Жорж Нива
II. На европейском пире
Смерть в мире Толстого: иллюзия или "последний враг"?
//Ж.Нива Возвращение в Европу. Статьи о русской литературе.
М.: Издательство "Высшая школа". 1999
Конечна ли смерть в мире Толстого? Подчиняется ли она словам Реквиема": "Mors stupebit et natura / Cum resurget creatura"13? Иначе говоря, верит ли Толстой в то, что смерть будет побеждена исторически, пока течет земное время, как проповедует апостол Павел в первом Послании к коринфянам: "Последний же враг истребится -смерть" XV, 26)?
Или, может быть, Толстой сводит смерть к оптическому обману: мы думаем умереть, но рождаемся в новую жизнь. Мы будто бы засыпаем, а на самом деле пробуждаемся от сна... Мы полагаем, что избежали от смерти, обманули ее, но это она обманывает нас...
В творчестве Толстого знаменитые "эпизоды умирания" - едва ли не самые притягательные и значимые. В особенности смерть князя Андрея и Николая Левина не перестают привлекать внимание читателей. Обращался к ним и Владимир Янкелевич в работах "Смерть" (1977) "Истоки" (1984). Внимание философа в рассказе о смерти Николая Левина привлекают слова Марьи Николаевны, спутницы умирающего: Стал обирать себя". Янкелевич комментирует это так: "Слово "обирать себя", употребленное Толстым, принадлежит к народному языку. Так говорят и о снятии плодов с дерева, и об ощипывании битой птицы. Буквально это означает, что больной срывает с себя одеяло, обдергивает и пытается стащить свою одежду, жестами показывает, чтобы его раздели. Пронзительно острый взгляд Толстого подметил это движение, но не снял возможной двусмысленности. Толстой не говорит просто: больной отбрасывает одеяло, потому что ему жарко, -такое замечание не стоило бы труда делать; но он не говорит и другого: больной обирается, чтобы возвратиться к состоянию чистоты, потому что хочет освободиться от всего наносного, лишнего, ненужного и вторичного в себе. Толстой не утверждает, что умирающий срывает с себя все постороннее, чтобы обнажить свою сущность. Однако смерть - это именно упрощение. Греческие мистики употребляли слово "гаплоз", когда хотели обозначить нечто простое, незапутанное, не образующее складок. Такое предельное упрощение следует из толстовской аскезы, поверенной смертью".

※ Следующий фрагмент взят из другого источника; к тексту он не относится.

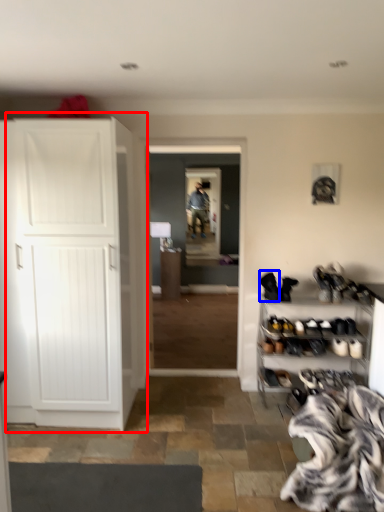 Question: Which object appears closest to the camera in this image, cupboard (highlighted by a red box) or footwear (highlighted by a blue box)?

Choices:
 (A) cupboard
 (B) footwear

Answer: (A) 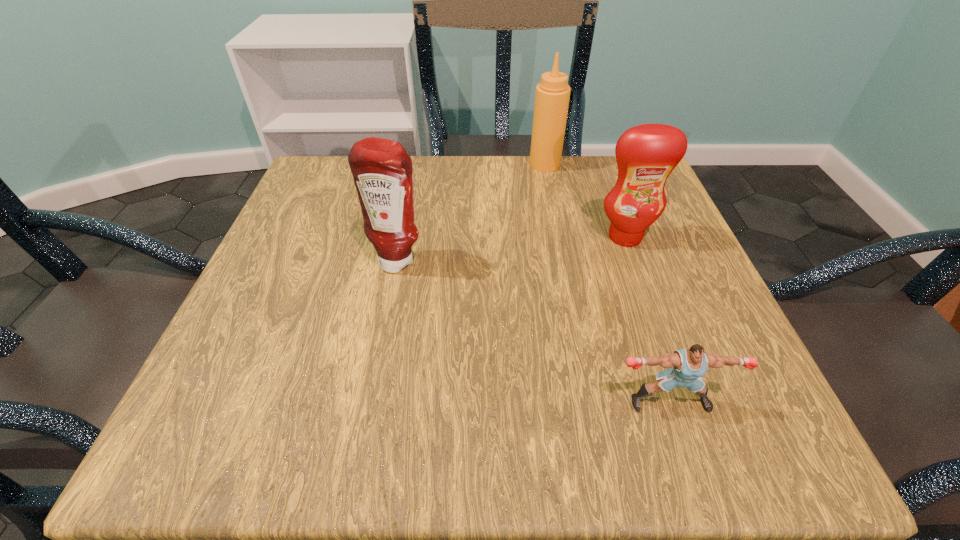 The width and height of the screenshot is (960, 540). Find the location of `the farthest condiment`. the farthest condiment is located at coordinates (552, 96).

Find the location of a particular element. The width and height of the screenshot is (960, 540). the second condiment from right to left is located at coordinates (552, 96).

Locate an element on the screen. the leftmost condiment is located at coordinates (382, 170).

The image size is (960, 540). Find the location of `the rightmost condiment`. the rightmost condiment is located at coordinates (646, 154).

Find the location of a particular element. This screenshot has height=540, width=960. the shortest object is located at coordinates (687, 366).

Find the location of `puncher`. puncher is located at coordinates (687, 366).

Identify the location of vacant space located 0.330m on the front of the farthest condiment. (566, 274).

Where is `free region located on the back of the leftmost condiment`? This screenshot has width=960, height=540. free region located on the back of the leftmost condiment is located at coordinates (416, 167).

Where is `free region located 0.330m on the label side of the rightmost condiment`? Image resolution: width=960 pixels, height=540 pixels. free region located 0.330m on the label side of the rightmost condiment is located at coordinates (688, 413).

Find the location of `vacant space located on the front-facing side of the shortest object`. vacant space located on the front-facing side of the shortest object is located at coordinates (685, 450). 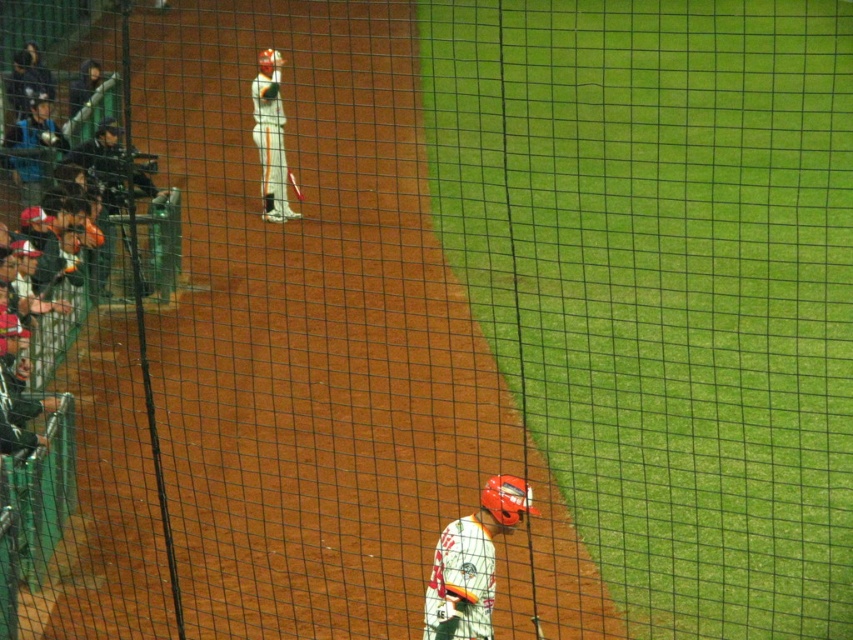 You are a photographer standing behind the protective netting in the baseball game scene. You want to capture a clear shot of both the white jersey at lower center and the white matte uniform at center. Considering their sizes, which one might appear smaller in your photo?

The white jersey at lower center has a lesser width compared to the white matte uniform at center, so it will appear smaller in the photo.

You are a spectator standing behind the protective netting. You see the white jersey at lower center and the matte black helmet at left. Which object is closer to you?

Начиная с 1881 г. "гаплоз" приобретает в творчестве Толстого все большее значение; он дает о себе знать приступами страстного желания оставить все, предаться блаженному состоянию "fuga mundi", бегства от мира. Важнейшие вехи разрастания "гаплоза" -"Моя исповедь", "Смерть Ивана Ильича", "Отец Сергий", "Воскресение", наконец - Астапово, а также "Хаджи-Мурат" и "Посмертные записки старца Федора Кузмича".
Так, в "Хаджи-Мурате" "гаплоз" описан на примере мусульманской среды и естественного существа, раздавленного подобно аллегорическому репью в знаменитом начале повести. В сознании умирающего Хаджи-Мурата проходят воспоминания. Всякое второстепенное, мелкое чувство здесь отсутствует - герой испытывает только удивление перед "тем, что начиналось и уже началось для него". Предсмертное "обирание" Хаджи-Мурата, его расставание с миром изображено так: "Когда первый подбежавший к нему Гаджи-Ага ударил его большим кинжалом по голове, ему казалось, что его молотком бьют по голове, и он не мог понять, кто это делает и зачем. Это было последнее его сознание связи с своим телом. Больше он уже ничего не чувствовал, и враги топтали и резали то, что не имело уже ничего общего с ним".